The U.S. Constitution prohibits cruel or unusual punishment of inmates. Increasingly, private prisons fail to meet even that minimal standard. One egregious example is the Bureau of Prisons’ contracts that require 10 percent of private prison beds to be set aside for solitary confinement. Because private prisons profit from keeping all beds full, this results in overuse and abuse of solitary confinement. This includes instances where immigrant mothers were punished with solitary confinement for protesting deplorable conditions at detention centers.
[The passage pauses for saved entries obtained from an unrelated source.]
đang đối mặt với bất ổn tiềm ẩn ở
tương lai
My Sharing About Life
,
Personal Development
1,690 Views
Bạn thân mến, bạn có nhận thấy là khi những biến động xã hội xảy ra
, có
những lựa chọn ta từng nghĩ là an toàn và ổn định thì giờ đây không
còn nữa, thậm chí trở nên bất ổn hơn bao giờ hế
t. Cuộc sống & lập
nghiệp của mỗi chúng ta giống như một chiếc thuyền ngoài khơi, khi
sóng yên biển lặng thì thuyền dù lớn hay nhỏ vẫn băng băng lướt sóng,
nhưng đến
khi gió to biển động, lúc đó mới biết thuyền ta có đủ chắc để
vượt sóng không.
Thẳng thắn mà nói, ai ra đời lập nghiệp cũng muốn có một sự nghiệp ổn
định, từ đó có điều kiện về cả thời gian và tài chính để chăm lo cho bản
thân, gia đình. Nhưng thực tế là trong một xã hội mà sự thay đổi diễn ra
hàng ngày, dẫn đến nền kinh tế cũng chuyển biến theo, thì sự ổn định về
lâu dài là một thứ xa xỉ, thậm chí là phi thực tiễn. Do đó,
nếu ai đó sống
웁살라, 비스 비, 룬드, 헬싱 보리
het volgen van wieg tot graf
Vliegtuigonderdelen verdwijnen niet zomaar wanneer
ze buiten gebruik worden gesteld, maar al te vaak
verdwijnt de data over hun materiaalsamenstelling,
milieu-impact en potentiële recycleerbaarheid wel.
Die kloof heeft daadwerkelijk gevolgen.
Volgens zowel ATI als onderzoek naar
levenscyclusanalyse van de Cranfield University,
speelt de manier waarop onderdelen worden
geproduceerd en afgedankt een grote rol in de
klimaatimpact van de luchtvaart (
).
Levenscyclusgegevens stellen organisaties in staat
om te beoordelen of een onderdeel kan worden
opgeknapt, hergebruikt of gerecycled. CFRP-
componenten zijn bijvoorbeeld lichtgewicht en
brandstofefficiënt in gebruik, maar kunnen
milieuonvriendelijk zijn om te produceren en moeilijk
Even Arizona, a state with such deep-seated law-and-order leanings that it tolerated bumbling cartoon sheriffs Richard Mack and Joe Arpaio for decades, is calling for reform and oversight of its for-profit penal system. What, after all, they wonder, are the taxpayers getting for their money? Riots, violence, and general incompetence, some of which even ends up imperiling ordinary people:

In 2010, three inmates broke out of the same Kingman prison and went onto to murder a couple camping in New Mexico.

“Why is this happening just a few years later at the exact same facility that we’re supposed to be watching so much more closely now?” Meyer said.

Then, earlier this year, the Associated Press reported an inmate at the facility was beaten, sexually assaulted and eventually died. Emergency responders weren’t notified for nearly two hours. His family filed a $7.5 million legal claim against the state.

To be fair, taxpayers also sometimes get panties. It’s true! As we’ve seen on this season of OITNB, for-profit prisons are happy to turn inmates into sweatshop workers, producing underwear, T-shirts, and office equipment for mass consumption.

Faced with these grim realities, Columbia University recently made headlines by deciding to divest:

Citing the “ongoing discussion of the issue of mass incarceration,” Columbia University has decided to stop investing money in companies that run private prisons, becoming the first university in the United States to divest from the controversial industry. …

The $5 billion private prison industry has taken off in recent years, with the number of inmates serving sentences in for-profit prisons doubling between 2000 and 2010. Private prisons house nearly 20 percent of federal prisoners and about 7 percent of state prisoners. Minorities who are convicted of crimes are more likelyto be sent to private prisons than their white counterparts. For-profit prison companies have guaranteed shareholders certain occupancy levels, and to boost occupancy prisons sometimes doled out infractions that lengthen prisoners’ sentences or worked with groups like the American Legislative Exchange Council to enact policies that result in higher rates of incarceration.

Yay! Now if only the Federal and all our State governments would divest too. Then we’d be getting somewhere.

There are lots more fun plot points from the show that we could discuss, including all the labor organizing going on — among staff and inmates, not to mention Piper becoming a dirty panty prison entrepreneur. Have enough people watched at this point that we can make a date and talk?